Ross, formerly the principal second violin with the Sudbury Symphony Orchestra said, “It was a bit of a leap of faith and an adventure,” to uproot their young family, but added that he already knew some members of the Vancouver Island Symphony, which made it a “comfortable decision.”

Now the musical couple is teaching together at the conservatory. Ross said working together under the same roof comes naturally. They operated a home studio in Sudbury and have always incorporated music into their lives. The pair even met through music when Ross, working as a personnel manager, hired Lee to play with the Thunder Bay Symphony Orchestra.

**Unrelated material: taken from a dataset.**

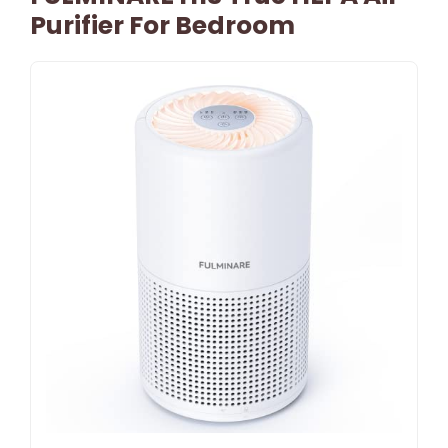
Purifier For Bedroom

“It’s interesting bringing the musical and teaching side of things and the family side of things together because we like our children to be involved in music, too. And they see lessons happening as well and they’re picking up on that, too, that music is a part of our life,” Ross said.

“That’s part of the way we want to teach, as well. We want to say to students, ‘Music is part of life and make it a part of your life. Just have music in your house and listen a lot and pick up your instrument and play a lot,’ and that’s the way in which family and our jobs come together.”

Lee said she sees similarities between Sudbury and Nanaimo, as each city has industrial roots and later experienced artistic blooms. She said the Northern Ontario city has a new school of architecture and as they left construction was underway for a new arts centre.

Ross said the move is “new start” for their family, but at the same time he sees it as a continuation of their work contributing the culture of their community through performance and education.

“We know that there are some wonderful musicians here already and we want to connect with them and we hope to work with them and I’m sure we will because that’s what musicians do: We seek each other out and then make music,” he said.

Lee said she’s felt a “warm welcome” since arriving in Nanaimo and she’s eager to explore and be a part of the community of the Island as a whole.

“So far I think our lives have been enriched a lot by the musical colleagues that we’ve had and the influence that we’ve been able to have in our students and in our communities that we’ve worked in and I’m just looking forward to being able to do that here, too,” she said.

“It’s been a really exciting and revitalizing move for us.”